From staff reports
CHARLES TOWN – As forecasters with the National Weather Service warn of high winds, heavy rain and the possibility of widespread power outages here starting late Monday, residents are heading to supermarkets and hardware stores to get ready for the worst.
“There’s still a lot of uncertainty about what Eastern West Virginia is in for – a lot depends on where the storm makes landfall,” Jared Klein of the National Weather Service in Sterling, Va., explained in an interview Friday.
What is now Hurricane Sandy will be downgraded to a tropical storm and could hit the East Coast as far south as the North Carolina-Virginia border, Klein said, or as far north at Long Island, N.Y. Weather forecasters will know more by Saturday, he said.
In the Charles Town area, residents are in for a “slow-moving, long-lasting storm,” Klein said, with “heavy rain, the potential for river and flash flooding and winds at less than tropical storm-force but still gusting up to 20 to 30 miles per hour.”
At the Home Depot store in Ranson, the store’s stock of backup generators had been depleted by 9:30 Friday morning and many customers instead were buying kerosene room heaters instead. Supermarkets in the area also were busy as residents sought foods they could prepare even if their homes lost power.

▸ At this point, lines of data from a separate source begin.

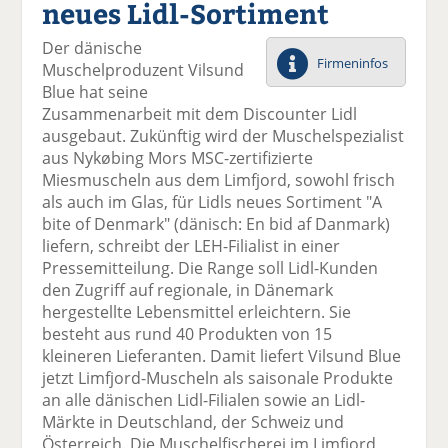
neues Lidl-Sortiment
el
el
el
el
el
a
t
a
p
D
Der dänische
uf
wi
uf
er
ru
Firmeninfos
Muschelproduzent Vilsund
F
tt
Li
E
ck
Blue hat seine
ac
er
n
m
e
Zusammenarbeit mit dem Discounter Lidl
e
n
k
ai
n
ausgebaut. Zukünftig wird der Muschelspezialist
b
e
l
aus Nykøbing Mors MSC-zertifizierte
o
di
v
Miesmuscheln aus dem Limfjord, sowohl frisch
o
n
er
als auch im Glas, für Lidls neues Sortiment "A
k
te
se
bite of Denmark" (dänisch: En bid af Danmark)
te
il
n
liefern, schreibt der LEH-Filialist in einer
il
e
d
Pressemitteilung. Die Range soll Lidl-Kunden
e
n
e
den Zugriff auf regionale, in Dänemark
n
n
hergestellte Lebensmittel erleichtern. Sie
besteht aus rund 40 Produkten von 15
kleineren Lieferanten. Damit liefert Vilsund Blue
jetzt Limfjord-Muscheln als saisonale Produkte
an alle dänischen Lidl-Filialen sowie an Lidl-
Märkte in Deutschland, der Schweiz und
Österreich. Die Muschelfischerei im Limfjord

Home Depot customer Melinda Blye said she learned hard lessons when the derecho wind storm in late June left her Inwood home without power for four days. “I don’t want to be unprepared this time,” she said as she put a generator in her shopping cart. “I came out on my lunch hour.”
The derecho storm that hit the East Coast the last week of June left more than a million West Virginia residents without power, some of them for up to a week.
Blye, who works as a property manager in Charles Town, also said she hopes to pre-book a hotel in case her home lost power. She’d also called family members to urge them to prepare for the worst.
In Jefferson County, emergency preparedness officials were working to get out advice. “I cannot tell you what Hurricane Sandy will do at this point,” said Barbara Miller, Jefferson County Homeland Security and Emergency Management’s director. “But I can tell you that I will take advantage of this storm system to ask our residents to get prepared for this storm and the winter ahead. Preparedness includes preparing your family, your pets, your home and your vehicles to take on the winter months ahead.”
Miller said that every family should have enough food, water and supplies on hand for themselves and their pets for at least a week. “Food in your family disaster supply kit should be non-perishable items that need neither cooking or refrigeration in case the power goes out,” Miller said.
Additional items for a basic disaster kit includes:
• Battery-powered or hand crank radio and a NOAA Weather Radio with tone alert and extra batteries for both
• Flashlight and extra batteries
• First aid kit
• Whistle to signal for help
• Dust mask to help filter contaminated air and plastic sheeting and duct tape to shelter-in-place
• Moist towelettes, garbage bags and plastic ties for personal sanitation
• Wrench or pliers to turn off utilities
• Manual can opener for food
• Local maps
• Cell phone with chargers, inverter or solar charger
• Fill your vehicle’s gas tank prior to the storm.
“Every family should also have a family disaster plan of how they will communicate during disasters and what they will do or where they will go if they cannot go to or stay at home. A template to make your family disaster plan can be found on the Jefferson County Homeland Security and Emergency Management Website at http://www.jeffersoncountywv.org/uploads/homeland/Forms/Creating%20a%20Family%20Disaster%20Plan%20Template.pdf
“And, residents need to stay alert and informed of weather conditions in their area. The best way to do that is with a NOAA weather radio. If you have a NOAA weather radio or if you have signed up to get alerts from either the National Weather Service or your favorite weather station on your smartphone or tablet, you will get weather watches, warnings and advisories as soon as they are issued.
“The Emergency Alert Station for Jefferson County is WEPM Radio, AM 1340, although JCHSEM sends Emergency Public Information to all local radio stations and to WHAG-TV, the County Government TV Channel (Channel 17), the Jefferson County Schools Channel (Channel 18) and all of the local newspapers. Additionally, we post our emergency public information on our Jefferson County Homeland Security and Emergency Management Facebook Page and our webpage. Some local blogs and websites also receive or repost our information onto their sites. Recently, JCHSEM has added NIXLE to our Emergency Public Information Toolbox. NIXLE is a text messaging alert system. This is new to us and we will be using this during our next Emergency Operations Center (EOC) activation, whenever that occurs. Residents wishing to receive JCHSEM notifications can go to www.nixle.com and set up a free user account with NIXLE to receive notifications, or they can text their zipcode to 888777 to get started.
“We are dealing with a very complicated weather system this time. We could be looking at a variety of threats including hurricane remnants, wind, rain, and even a possibility of snow in the higher elevations. As the storm gets closer, the National Weather Service will be able to predict what exactly we will be dealing with. As with all storms, there is a risk of power outages. To report a power outage during a storm, call Potomac Edison/First Energy at 1-888-LIGHTSS, and for all emergencies, call 9-1-1.”